— What you have to do —
Please copy each line of the listing below precisely, excluding the images.

— Data for this task —
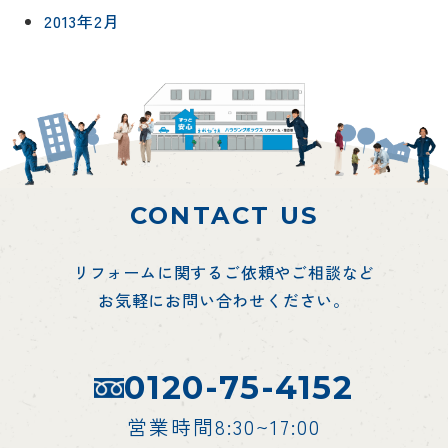
2013年2月
CONTACT US
リフォームに関するご依頼やご相談など
お気軽にお問い合わせください。
0120-75-4152
営業時間8:30~17:00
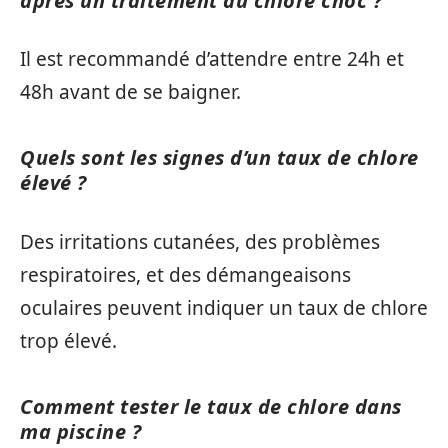
après un traitement au chlore choc ?
Il est recommandé d’attendre entre 24h et
48h avant de se baigner.
Quels sont les signes d’un taux de chlore
élevé ?
Des irritations cutanées, des problèmes
respiratoires, et des démangeaisons
oculaires peuvent indiquer un taux de chlore
trop élevé.
Comment tester le taux de chlore dans
ma piscine ?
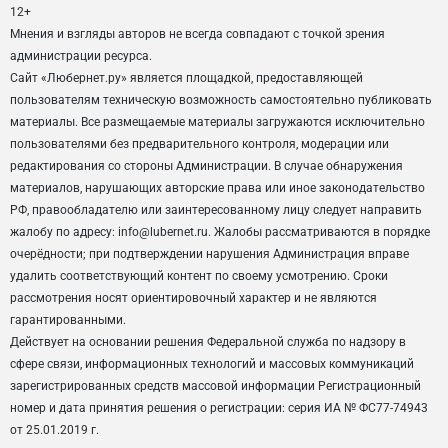
12+
Мнения и взгляды авторов не всегда совпадают с точкой зрения
администрации ресурса.
Сайт «Любернет.ру» является площадкой, предоставляющей
пользователям техническую возможность самостоятельно публиковать
материалы. Все размещаемые материалы загружаются исключительно
пользователями без предварительного контроля, модерации или
редактирования со стороны Администрации. В случае обнаружения
материалов, нарушающих авторские права или иное законодательство
РФ, правообладателю или заинтересованному лицу следует направить
жалобу по адресу: info@lubernet.ru. Жалобы рассматриваются в порядке
очерёдности; при подтверждении нарушения Администрация вправе
удалить соответствующий контент по своему усмотрению. Сроки
рассмотрения носят ориентировочный характер и не являются
гарантированными.
Действует на основании решения Федеральной служба по надзору в
сфере связи, информационных технологий и массовых коммуникаций
зарегистрированных средств массовой информации Регистрационный
номер и дата принятия решения о регистрации: серия ИА № ФС77-74943
от 25.01.2019 г.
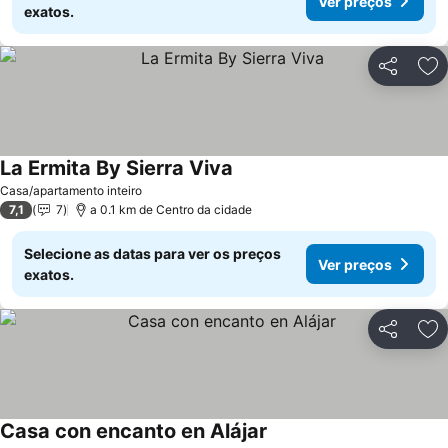
Ver preços
exatos.
Partilhar
Ad
La Ermita By Sierra Viva
Ver preços
Casa/apartamento inteiro
7,1
7
a 0.1 km de Centro da cidade
Selecione as datas para ver os preços
Ver preços
exatos.
Partilhar
Ad
Casa con encanto en Alájar
Ver preços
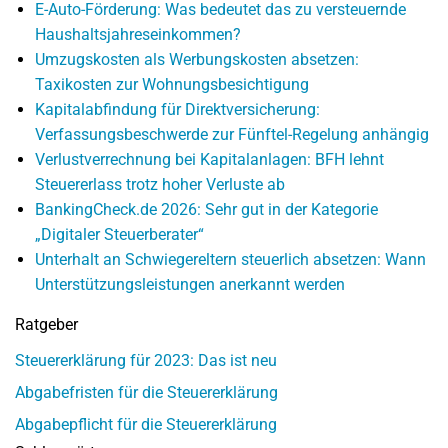
E-Auto-Förderung: Was bedeutet das zu versteuernde
Haushaltsjahreseinkommen?
Umzugskosten als Werbungskosten absetzen:
Taxikosten zur Wohnungsbesichtigung
Kapitalabfindung für Direktversicherung:
Verfassungsbeschwerde zur Fünftel-Regelung anhängig
Verlustverrechnung bei Kapitalanlagen: BFH lehnt
Steuererlass trotz hoher Verluste ab
BankingCheck.de 2026: Sehr gut in der Kategorie
„Digitaler Steuerberater“
Unterhalt an Schwiegereltern steuerlich absetzen: Wann
Unterstützungsleistungen anerkannt werden
Ratgeber
Steuererklärung für 2023: Das ist neu
Abgabefristen für die Steuererklärung
Abgabepflicht für die Steuererklärung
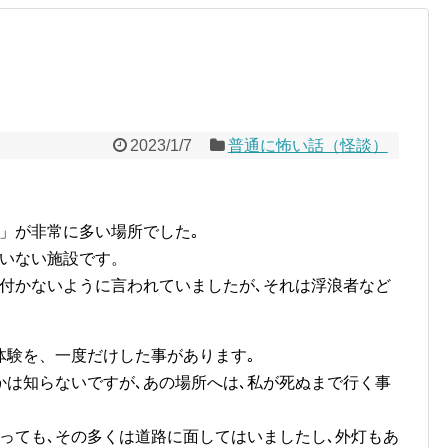
2023/1/7
普通に怖い話（怪談）
」が非常に多い場所でした｡
ていない施設です。
近付かないように言われていましたが､それは浮浪者など
体験を、一度だけした事があります｡
かは知らないですが､あの場所へは､私が死ぬまで行く事
言っても､その多くは道路に面してはいましたし､外灯もあ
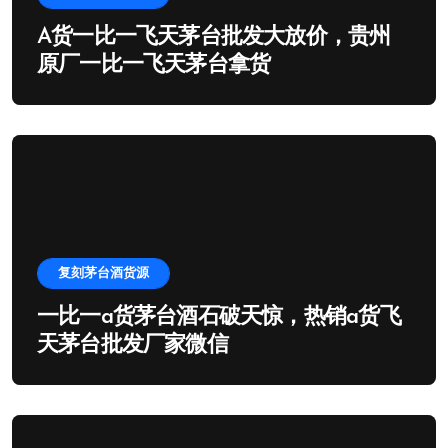
A货一比一飞天茅台批发大放价，贵州
原厂一比一飞天茅台拿货
复刻茅台酒货源
一比一a货茅台酒石破天惊，热销a货飞
天茅台批发厂家微信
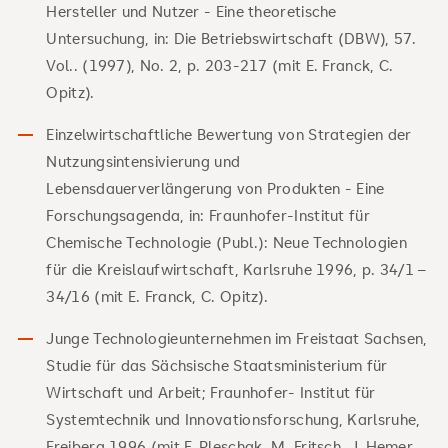
Hersteller und Nutzer - Eine theoretische
Untersuchung, in: Die Betriebswirtschaft (DBW), 57.
Vol.. (1997), No. 2, p. 203-217 (mit E. Franck, C.
Opitz).
Einzelwirtschaftliche Bewertung von Strategien der
Nutzungsintensivierung und
Lebensdauerverlängerung von Produkten - Eine
Forschungsagenda, in: Fraunhofer-Institut für
Chemische Technologie (Publ.): Neue Technologien
für die Kreislaufwirtschaft, Karlsruhe 1996, p. 34/1 –
34/16 (mit E. Franck, C. Opitz).
Junge Technologieunternehmen im Freistaat Sachsen,
Studie für das Sächsische Staatsministerium für
Wirtschaft und Arbeit; Fraunhofer- Institut für
Systemtechnik und Innovationsforschung, Karlsruhe,
Freiberg 1996 (mit F. Pleschak, M. Fritsch, J. Hemer,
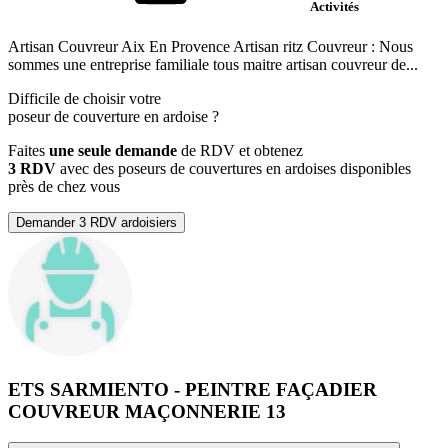
Activités
Artisan Couvreur Aix En Provence Artisan ritz Couvreur : Nous
sommes une entreprise familiale tous maitre artisan couvreur de...
Difficile de choisir votre
poseur de couverture en ardoise
?
Faites
une seule demande
de RDV et obtenez
3 RDV
avec des poseurs de couvertures en ardoises disponibles
près de chez vous
Demander 3 RDV ardoisiers
ETS SARMIENTO - PEINTRE FAÇADIER
COUVREUR MAÇONNERIE 13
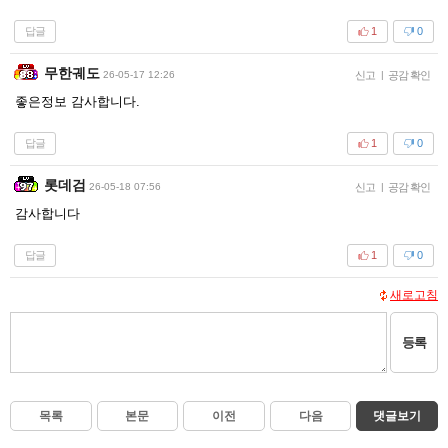
답글
1
0
무한궤도
26-05-17 12:26
신고
|
공감 확인
좋은정보 감사합니다.
답글
1
0
롯데검
26-05-18 07:56
신고
|
공감 확인
감사합니다
답글
1
0
새로고침
등록
목록
본문
이전
다음
댓글보기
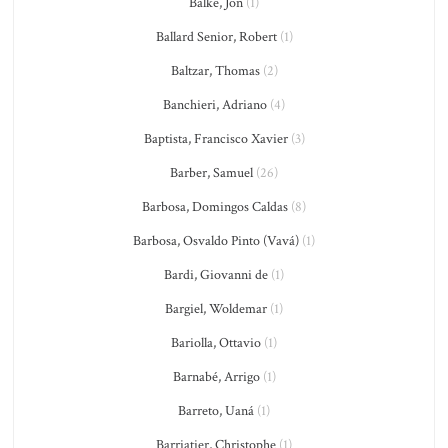
Balke, Jon
(1)
Ballard Senior, Robert
(1)
Baltzar, Thomas
(2)
Banchieri, Adriano
(4)
Baptista, Francisco Xavier
(3)
Barber, Samuel
(26)
Barbosa, Domingos Caldas
(8)
Barbosa, Osvaldo Pinto (Vavá)
(1)
Bardi, Giovanni de
(1)
Bargiel, Woldemar
(1)
Bariolla, Ottavio
(1)
Barnabé, Arrigo
(1)
Barreto, Uaná
(1)
Barriatier, Christophe
(1)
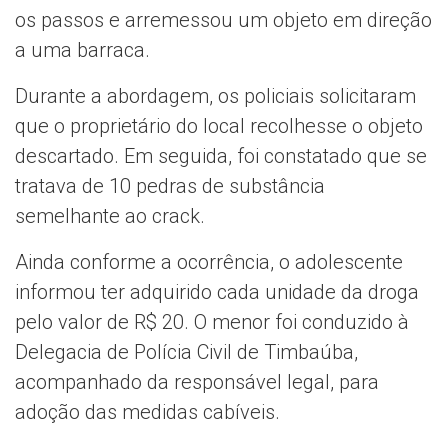
os passos e arremessou um objeto em direção
a uma barraca.
Durante a abordagem, os policiais solicitaram
que o proprietário do local recolhesse o objeto
descartado. Em seguida, foi constatado que se
tratava de 10 pedras de substância
semelhante ao crack.
Ainda conforme a ocorrência, o adolescente
informou ter adquirido cada unidade da droga
pelo valor de R$ 20. O menor foi conduzido à
Delegacia de Polícia Civil de Timbaúba,
acompanhado da responsável legal, para
adoção das medidas cabíveis.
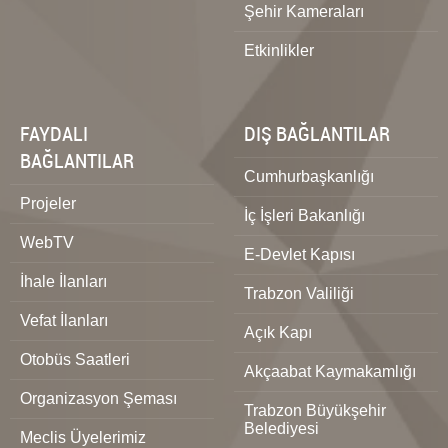
Şehir Kameraları
Etkinlikler
FAYDALI
DIŞ BAĞLANTILAR
BAĞLANTILAR
Cumhurbaşkanlığı
Projeler
İç İşleri Bakanlığı
WebTV
E-Devlet Kapısı
İhale İlanları
Trabzon Valiliği
Vefat İlanları
Açık Kapı
Otobüs Saatleri
Akçaabat Kaymakamlığı
Organizasyon Şeması
Trabzon Büyükşehir
Belediyesi
Meclis Üyelerimiz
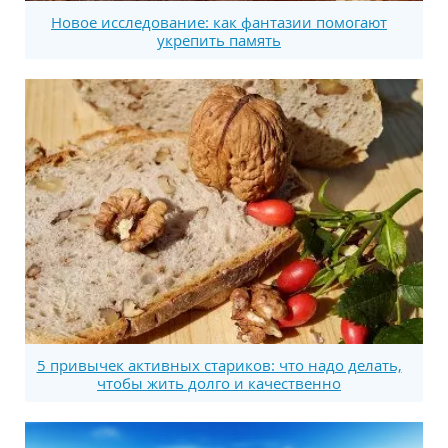
Новое исследование: как фантазии помогают
укрепить память
5 привычек активных стариков: что надо делать,
чтобы жить долго и качественно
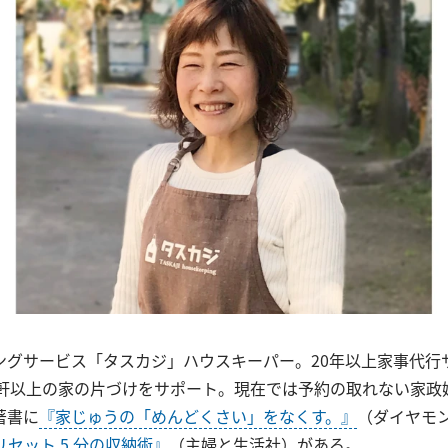
ングサービス「タスカジ」ハウスキーパー。20年以上家事代行
00軒以上の家の片づけをサポート。現在では予約の取れない家政
著書に
『家じゅうの「めんどくさい」をなくす。』
（ダイヤモ
のリセット 5 分の収納術』
（主婦と生活社）がある。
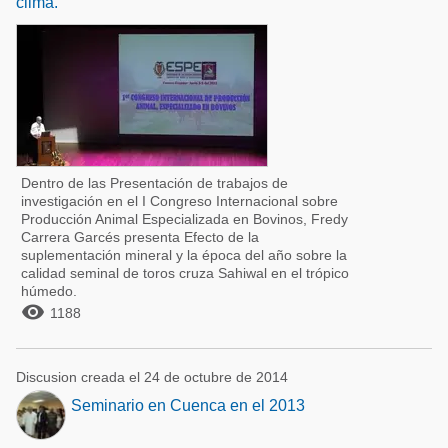
clima.
Dentro de las Presentación de trabajos de
investigación en el I Congreso Internacional sobre
Producción Animal Especializada en Bovinos, Fredy
Carrera Garcés presenta Efecto de la
suplementación mineral y la época del año sobre la
calidad seminal de toros cruza Sahiwal en el trópico
húmedo.

1188
Discusion creada el 24 de octubre de 2014
Seminario en Cuenca en el 2013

— Exercise answer —
2013年2月
CONTACT US
リフォームに関するご依頼やご相談など
お気軽にお問い合わせください。
0120-75-4152
営業時間8:30~17:00
après un traitement au chlore choc ?
Il est recommandé d’attendre entre 24h et
48h avant de se baigner.
Quels sont les signes d’un taux de chlore
élevé ?
Des irritations cutanées, des problèmes
respiratoires, et des démangeaisons
oculaires peuvent indiquer un taux de chlore
trop élevé.
Comment tester le taux de chlore dans
ma piscine ?
12+
Мнения и взгляды авторов не всегда совпадают с точкой зрения
администрации ресурса.
Сайт «Любернет.ру» является площадкой, предоставляющей
пользователям техническую возможность самостоятельно публиковать
материалы. Все размещаемые материалы загружаются исключительно
пользователями без предварительного контроля, модерации или
редактирования со стороны Администрации. В случае обнаружения
материалов, нарушающих авторские права или иное законодательство
РФ, правообладателю или заинтересованному лицу следует направить
жалобу по адресу: info@lubernet.ru. Жалобы рассматриваются в порядке
очерёдности; при подтверждении нарушения Администрация вправе
удалить соответствующий контент по своему усмотрению. Сроки
рассмотрения носят ориентировочный характер и не являются
гарантированными.
Действует на основании решения Федеральной служба по надзору в
сфере связи, информационных технологий и массовых коммуникаций
зарегистрированных средств массовой информации Регистрационный
номер и дата принятия решения о регистрации: серия ИА № ФС77-74943
от 25.01.2019 г.
Ver preços
exatos.
Partilhar
Ad
La Ermita By Sierra Viva
Ver preços
Casa/apartamento inteiro
7,1
7
a 0.1 km de Centro da cidade
Selecione as datas para ver os preços
Ver preços
exatos.
Partilhar
Ad
Casa con encanto en Alájar
Ver preços
E-Auto-Förderung: Was bedeutet das zu versteuernde
Haushaltsjahreseinkommen?
Umzugskosten als Werbungskosten absetzen:
Taxikosten zur Wohnungsbesichtigung
Kapitalabfindung für Direktversicherung:
Verfassungsbeschwerde zur Fünftel-Regelung anhängig
Verlustverrechnung bei Kapitalanlagen: BFH lehnt
Steuererlass trotz hoher Verluste ab
BankingCheck.de 2026: Sehr gut in der Kategorie
„Digitaler Steuerberater“
Unterhalt an Schwiegereltern steuerlich absetzen: Wann
Unterstützungsleistungen anerkannt werden
Ratgeber
Steuererklärung für 2023: Das ist neu
Abgabefristen für die Steuererklärung
Abgabepflicht für die Steuererklärung
2023/1/7
普通に怖い話（怪談）
」が非常に多い場所でした｡
ていない施設です。
近付かないように言われていましたが､それは浮浪者など
体験を、一度だけした事があります｡
かは知らないですが､あの場所へは､私が死ぬまで行く事
言っても､その多くは道路に面してはいましたし､外灯もあ
A货一比一飞天茅台批发大放价，贵州
原厂一比一飞天茅台拿货
复刻茅台酒货源
一比一a货茅台酒石破天惊，热销a货飞
天茅台批发厂家微信
Hersteller und Nutzer - Eine theoretische
Untersuchung, in: Die Betriebswirtschaft (DBW), 57.
Vol.. (1997), No. 2, p. 203-217 (mit E. Franck, C.
Opitz).
Einzelwirtschaftliche Bewertung von Strategien der
Nutzungsintensivierung und
Lebensdauerverlängerung von Produkten - Eine
Forschungsagenda, in: Fraunhofer-Institut für
Chemische Technologie (Publ.): Neue Technologien
für die Kreislaufwirtschaft, Karlsruhe 1996, p. 34/1 –
34/16 (mit E. Franck, C. Opitz).
Junge Technologieunternehmen im Freistaat Sachsen,
Studie für das Sächsische Staatsministerium für
Wirtschaft und Arbeit; Fraunhofer- Institut für
Systemtechnik und Innovationsforschung, Karlsruhe,
Freiberg 1996 (mit F. Pleschak, M. Fritsch, J. Hemer,
Activités
Artisan Couvreur Aix En Provence Artisan ritz Couvreur : Nous
sommes une entreprise familiale tous maitre artisan couvreur de...
Difficile de choisir votre
poseur de couverture en ardoise
?
Faites
une seule demande
de RDV et obtenez
3 RDV
avec des poseurs de couvertures en ardoises disponibles
près de chez vous
Demander 3 RDV ardoisiers
ETS SARMIENTO - PEINTRE FAÇADIER
COUVREUR MAÇONNERIE 13
답글
1
0
무한궤도
26-05-17 12:26
신고
|
공감 확인
좋은정보 감사합니다.
답글
1
0
롯데검
26-05-18 07:56
신고
|
공감 확인
감사합니다
답글
1
0
새로고침
등록
목록
본문
이전
다음
댓글보기
Balke, Jon
(1)
Ballard Senior, Robert
(1)
Baltzar, Thomas
(2)
Banchieri, Adriano
(4)
Baptista, Francisco Xavier
(3)
Barber, Samuel
(26)
Barbosa, Domingos Caldas
(8)
Barbosa, Osvaldo Pinto (Vavá)
(1)
Bardi, Giovanni de
(1)
Bargiel, Woldemar
(1)
Bariolla, Ottavio
(1)
Barnabé, Arrigo
(1)
Barreto, Uaná
(1)
Barriatier, Christophe
(1)
os passos e arremessou um objeto em direção
a uma barraca.
Durante a abordagem, os policiais solicitaram
que o proprietário do local recolhesse o objeto
descartado. Em seguida, foi constatado que se
tratava de 10 pedras de substância
semelhante ao crack.
Ainda conforme a ocorrência, o adolescente
informou ter adquirido cada unidade da droga
pelo valor de R$ 20. O menor foi conduzido à
Delegacia de Polícia Civil de Timbaúba,
acompanhado da responsável legal, para
adoção das medidas cabíveis.
Şehir Kameraları
Etkinlikler
FAYDALI
DIŞ BAĞLANTILAR
BAĞLANTILAR
Cumhurbaşkanlığı
Projeler
İç İşleri Bakanlığı
WebTV
E-Devlet Kapısı
İhale İlanları
Trabzon Valiliği
Vefat İlanları
Açık Kapı
Otobüs Saatleri
Akçaabat Kaymakamlığı
Organizasyon Şeması
Trabzon Büyükşehir
Belediyesi
Meclis Üyelerimiz
Новое исследование: как фантазии помогают
укрепить память
5 привычек активных стариков: что надо делать,
чтобы жить долго и качественно
ングサービス「タスカジ」ハウスキーパー。20年以上家事代行
00軒以上の家の片づけをサポート。現在では予約の取れない家政
著書に
『家じゅうの「めんどくさい」をなくす。』
（ダイヤモ
のリセット 5 分の収納術』
（主婦と生活社）がある。
clima.
Dentro de las Presentación de trabajos de
investigación en el I Congreso Internacional sobre
Producción Animal Especializada en Bovinos, Fredy
Carrera Garcés presenta Efecto de la
suplementación mineral y la época del año sobre la
calidad seminal de toros cruza Sahiwal en el trópico
húmedo.

1188
Discusion creada el 24 de octubre de 2014
Seminario en Cuenca en el 2013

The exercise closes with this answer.